日本では今日、『いぬのえいが』が公開され、こちらも興収5億円が見込めるヒットとなった。一気に春が来た気分だ。



March 05, 2005
同窓会

僕は中学から関西学院という学校へ行った。大学は中退してしまったが、8年間を関学で過ごした。先生も生徒も個性的な人物が多くていろんな刺激を受けたし、受験がないおかげで自主映画の製作に没頭できた。

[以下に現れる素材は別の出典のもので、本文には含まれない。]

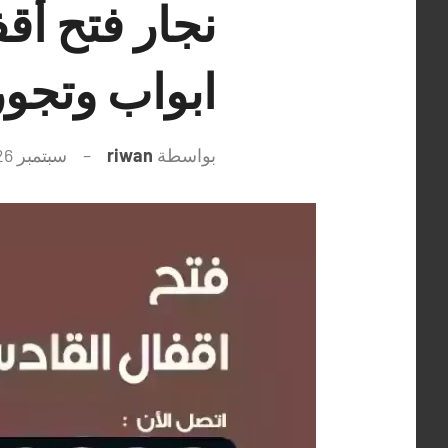
ابواب وتجو
بواسطة
riwan
سبتمبر 26, 2021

今日は、関西学院高等部の25年目にして初めての同窓会。僕が初めて自主映画を作ったのは、中学3年のとき。その後、新作を文化祭で発表するたびに物議を醸した。上映禁止になった映画もある。本当に問題児で、先生方には迷惑ばかりかけた。その分、印象は強いようで、25年ぶりにお会いした先生方からは口々に「元気にしてるか、いつも心配してたぞ」と言われる。その笑顔が温かくて、涙が出そうになる。25年ぶりに会った同級生たちも、昔のままの笑顔だ。みんな、昔の仇名で呼び合い、タイムスリップしたかのよう。

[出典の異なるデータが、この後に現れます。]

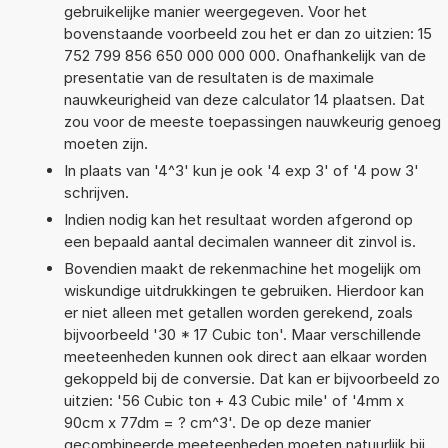
gebruikelijke manier weergegeven. Voor het
bovenstaande voorbeeld zou het er dan zo uitzien: 15
752 799 856 650 000 000 000. Onafhankelijk van de
presentatie van de resultaten is de maximale
nauwkeurigheid van deze calculator 14 plaatsen. Dat
zou voor de meeste toepassingen nauwkeurig genoeg
moeten zijn.
In plaats van '4^3' kun je ook '4 exp 3' of '4 pow 3'
schrijven.
Indien nodig kan het resultaat worden afgerond op
een bepaald aantal decimalen wanneer dit zinvol is.
Bovendien maakt de rekenmachine het mogelijk om
wiskundige uitdrukkingen te gebruiken. Hierdoor kan
er niet alleen met getallen worden gerekend, zoals
bijvoorbeeld '30 * 17 Cubic ton'. Maar verschillende
meeteenheden kunnen ook direct aan elkaar worden
gekoppeld bij de conversie. Dat kan er bijvoorbeeld zo
uitzien: '56 Cubic ton + 43 Cubic mile' of '4mm x
90cm x 77dm = ? cm^3'. De op deze manier
gecombineerde meeteenheden moeten natuurlijk bij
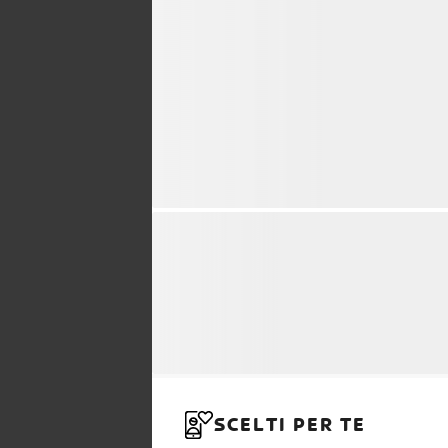
SCELTI PER TE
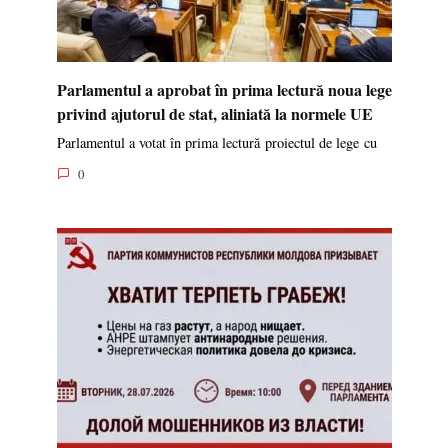
Parlamentul a aprobat în prima lectură noua lege
privind ajutorul de stat, aliniată la normele UE
Parlamentul a votat în prima lectură proiectul de lege cu
0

あの頃は、将来の不安よりも、この先何が待っているのかが楽しみでワクワクした。いつまでもそんな自分でいたい。



March 04, 2005
取材とセミナーと

朝起きると、外は大雪。恵比寿の一風堂でラーメンを食べ、事務所へ。「GQ」「ロイター通信」「ファミ通」「DVD club」「夕刊フジ」と立て続けに取材を受け、ヘトヘトに。

18:30には六本木ヒルズ森タワー49階のアカデミーヒルズへ。日経新聞の三宅さんに誘っていただいた「知財ビジネス最前線」というアーク都市塾のオープンセミナーに出演。インディペンデントの映画プロデューサーがこういう場に呼ばれるようになっただけでも、感慨深いものがある。体験談を話すしかないのだが、みなさん楽しんでいただけたと聞いて、安心する。

その後は、森タワー51階にある六本木ヒルズクラブのチャイニーズレストラン「スターアニス」で、三宅さんとTMI総合法律事務所の田中弁護士、遠山弁護士、淵邊弁護士と会食。ライブドアの話や、映画や音楽の違法なネット配信にどう対処するかという話で盛り上がる。楽しい食事だった。